The use of species selected according to their topoclimatic suitability is critical to ensure the success of conservation and reforestation actions. In the southern Amazon, species have undergone long-term adaptive processes, enabling them to survive in marginal conditions distinct from their original habitats. These processes have generated unique patterns of species richness [
33] and increased floristic dissimilarity between transitional and core areas of adjacent biomes [
34]. The biogeographic gradients formed by rare species in such zones suggest a heightened regional conservation responsibility and reflect evolutionary adaptations shaped by paleoclimatic events [
35]. As such, conservation policies should consider these gradients in tandem with topoclimatic distribution patterns to enhance the ecological representativeness and effectiveness of forest recovery initiatives.

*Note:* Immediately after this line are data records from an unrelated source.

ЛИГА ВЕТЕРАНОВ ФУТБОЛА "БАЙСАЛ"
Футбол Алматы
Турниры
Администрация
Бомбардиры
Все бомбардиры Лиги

Recent studies have emphasized that overlooking the ecological potential of native species can significantly undermine ecosystem resilience. Ref. [
36] estimated that biodiversity loss in disturbed tropical forests could double when ecological compatibility is not considered in restoration. Remote sensing studies by [
37] have contributed valuable data by linking forest stand parameters with spectral responses from Landsat TM imagery in the Amazon Basin, improving forest monitoring and planning. Ref. [
38] also provided critical insight into the hydrological limitations of low-intensity restoration, showing that such efforts may not increase surface water yield, which highlights the need for tailored, context-specific ecological interventions.
Moreover, a broader integrative approach is needed. As indicated by [
28], biodiversity and ecosystem services must be analyzed in conjunction within strategic policy frameworks. These findings reinforce the importance of incorporating multiple scientific perspectives to strengthen forest restoration strategies in the Amazon. The observed patterns of topoclimatic plasticity among native species further justify the integration of species-specific resilience and functional traits into spatial ecological planning. In this context, ecological transitions and their associated environmental services are consistent with broader spatial structures, such as the morphoclimatic domains described by [
39], which provide a foundational understanding of the biophysical organization of Brazilian landscapes. The integration of topoclimatic zoning into these domains has the potential to support the design of multifunctional landscapes and regionally effective restoration strategies across the Amazon.